# Diesel Engine Swap



## Raging Bird (Oct 20, 2013)

All right, so this is a van forum on a punk travel website, so obviously there's been 15,000 new threads about Bio-Diesel. But does anyone know how difficult it is to do an engine swap on a NON-diesel car to put a diesel engine in? Obviously it's going to be case by case basis, but how often will a petrol car be able to fit an equivalent diesel engine? Is that unheard of? Or very common? Because I don't know shit about it, I've got a van with no engine, and I just came into some money.

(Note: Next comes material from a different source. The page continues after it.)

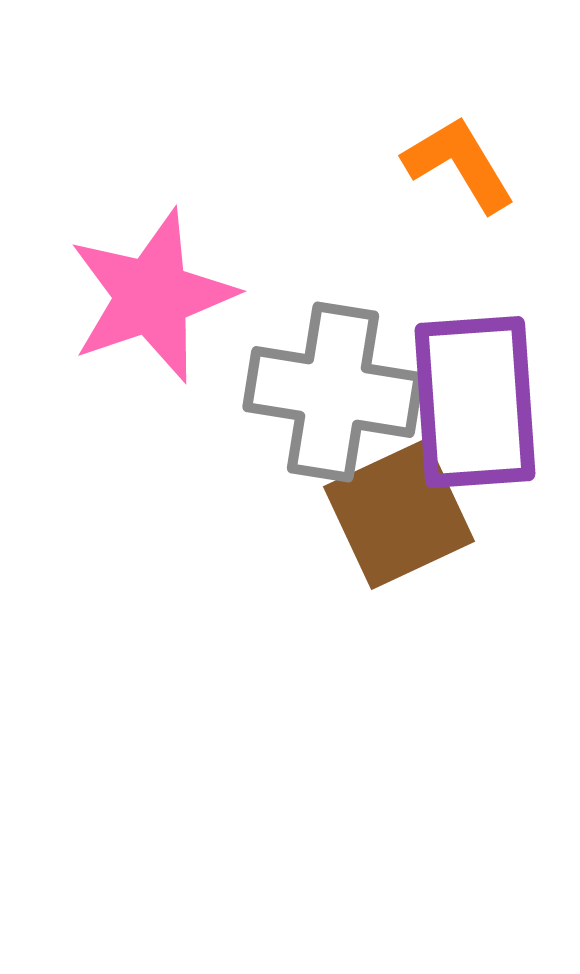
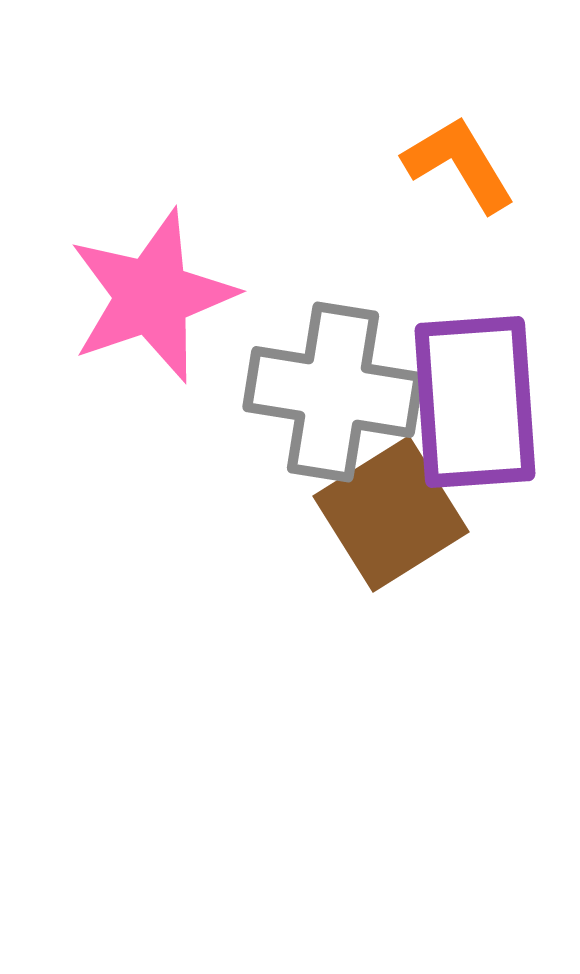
brown square: moved 8 px left; rotated 7 degrees counterclockwise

So this could be real fucking good if the stars align.


----------



## travelin (Oct 20, 2013)

most diesels are no bigger than gas engines and there are numerous examples of diesels being converted to gas and vice versa by manufacturers.

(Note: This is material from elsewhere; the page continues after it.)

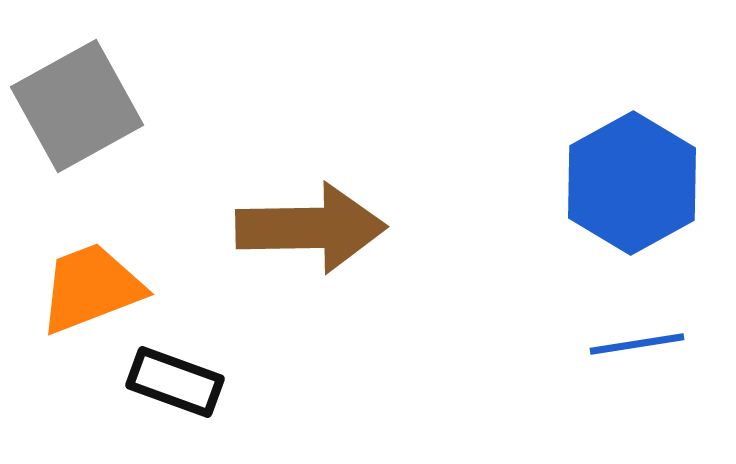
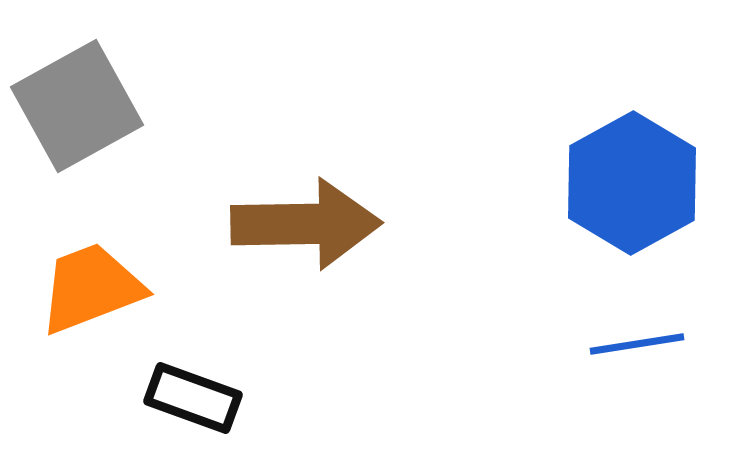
brown arrow: moved 5 px left, 4 px up
black rectangle: moved 18 px right, 16 px down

for instance we once had a little tractor that had a triumph engine that had been converted from gas to diesel.

and I currenly have a ford tractor that has an engine was converted from diesel to gas. my other tractor has the same perkins engine that is diesel and the big backhoe has the same exact engine with a turbo.

many people are currently taking out gas engines from their vehicles and installing the awesome cummins 4 cylinder diesel. easy fit for the most part.

check out this engine for your van, be sure the gearing of the rear and the tranny you use will let the engine run its optimum rpm at highway speed. 

hmm, try google cummins 4bt or cummins four cylinder or 4 cylinder. lots of info on the net about it.


----------



## Raging Bird (Oct 23, 2013)

Nice, thanks man!


----------